Il conferimento davanti a una platea di 300 persone

Monicelli laureato ad honorem dall'università di Udine

“L’uomo è un viandante, alla costante ricerca dell’irraggiungibile”

“Bisogna andare, conoscere, affrontare l’imprevisto, non soltanto dal punto di vista fisico, ma anche con il cervello. Sempre cercare qualcosa di irraggiungibile, forse di impossibile da trovare. L’uomo è un viandante e i mie film nascono tutti da quest’idea”. È dalla ricerca costante, infatti, che nasce il destino di ogni uomo secondo Mario Monicelli, uno dei più grandi maestri del cinema italiano (tra gli altri “La Grande guerra”, “I soliti ignoti”, “Amici miei”, “Parenti serpenti”), che l’università di Udine ha laureato dottore magistrale ad honorem in Storia e civiltà europee, “per aver fornito – come recita la motivazione – uno straordinario contributo alla conoscenza della storia d’Italia con le sue opere cinematorgrafiche, in particolare con il film La Grande guerra”. Si tratta della prima nuova laurea magistrale ad honorem conferita dalla facoltà di Lettere dell’ateneo friulano, come ha sottolineato la preside Caterina Furlan.

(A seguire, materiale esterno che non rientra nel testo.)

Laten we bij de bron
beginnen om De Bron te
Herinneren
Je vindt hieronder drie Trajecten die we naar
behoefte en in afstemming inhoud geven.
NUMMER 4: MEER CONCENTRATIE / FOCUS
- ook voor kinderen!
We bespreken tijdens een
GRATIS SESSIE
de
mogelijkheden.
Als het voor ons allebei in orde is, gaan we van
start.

“Maestro” della cinematografia e della storia, certo, ma anche molto di più. Monicelli è quel tipo di maestro, come ha ricordato il rettore Honsell, “che ci ha insegnato le cose che ricorderemo per tutta la vita”. Ma ci sono anche altre motivazioni per questa laurea ad honorem, oltre a quelle istituzionali. Le ha svelate Umberto Sereni, nella sua informale laudatio: Monicelli è colui che “ci ha portato nel giardino della felicità”, che “ci ha fatto sognare e ha utilizzato il cinema come strumento del sogno”. E Monicelli accetta il riconoscimento non senza emozione. E quando rientra sul palco per sedersi accanto alla commissione togata e pronunciare parole di ringraziamento, riceve dalla platea di 300 persone che ha gremito la chiesa di San Francesco un applauso lunghissimo culminato con una standing ovation.

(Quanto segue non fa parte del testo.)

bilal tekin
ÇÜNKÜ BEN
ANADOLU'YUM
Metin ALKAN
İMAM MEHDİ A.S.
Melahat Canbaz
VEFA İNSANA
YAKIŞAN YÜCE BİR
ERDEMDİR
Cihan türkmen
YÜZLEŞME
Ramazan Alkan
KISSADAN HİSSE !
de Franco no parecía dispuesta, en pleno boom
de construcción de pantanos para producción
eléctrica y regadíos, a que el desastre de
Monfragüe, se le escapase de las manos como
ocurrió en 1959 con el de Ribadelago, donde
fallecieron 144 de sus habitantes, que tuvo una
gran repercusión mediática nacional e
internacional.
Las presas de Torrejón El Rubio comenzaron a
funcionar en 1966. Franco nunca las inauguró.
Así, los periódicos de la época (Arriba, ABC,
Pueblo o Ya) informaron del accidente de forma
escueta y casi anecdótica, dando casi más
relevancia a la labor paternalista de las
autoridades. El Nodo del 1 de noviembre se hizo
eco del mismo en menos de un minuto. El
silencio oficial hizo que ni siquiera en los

“Sono imbarazzato sia per la celebrazione sia per il costume (la toga) che mi rendono molto fiero. È difficile che mi emozioni alla mia età – ha detto, ripercorrendo brevemente la storia dei suoi film – Ho raccontato storie che mi appartenevano, il mio cinema non era frutto della fantasia: le idee erano rubacchiate da letture, racconti di amici, ricordi degli anni di scuola”. Poi spende qualche parola per raccontare il “suo” Novecento, “uno dei secoli più turbolenti, più intensi e più pericolosi, che ha fatto nascere una delle teorie più atroci e antiumane: la guerra preventiva, instaurata dai nazisti, che adesso è diventata lo slogan di molti paesi occidentali”. Quindi si lascia andare ai ricordi, nel Friuli che lo accoglie sempre con entusiasmo e dove ammette di tornare “volentieri perché è una terra a cui mi sento legato” da quando ha girato nel 1959 “La grande guerra”. E racconta che “da giovane avevo ambizioni più alte, volevo scrivere e fare il letterato. Poi a 15 anni mi sono imbattuto nella lettura delle Memorie del sottosuolo e ho capito che era meglio che facessi altro. Ho fatto bene” ammette. E ha fatto bene anche per il suo pubblico con cui ha festeggiato i suoi 90 anni, compiuti lo scorso 15 maggio. “È un’età difficile da raggiungere e che si raggiunge una sola volta nella vita – ha scherzato – La mia ambizione ora è di festeggiare con voi i vostri 90 anni”.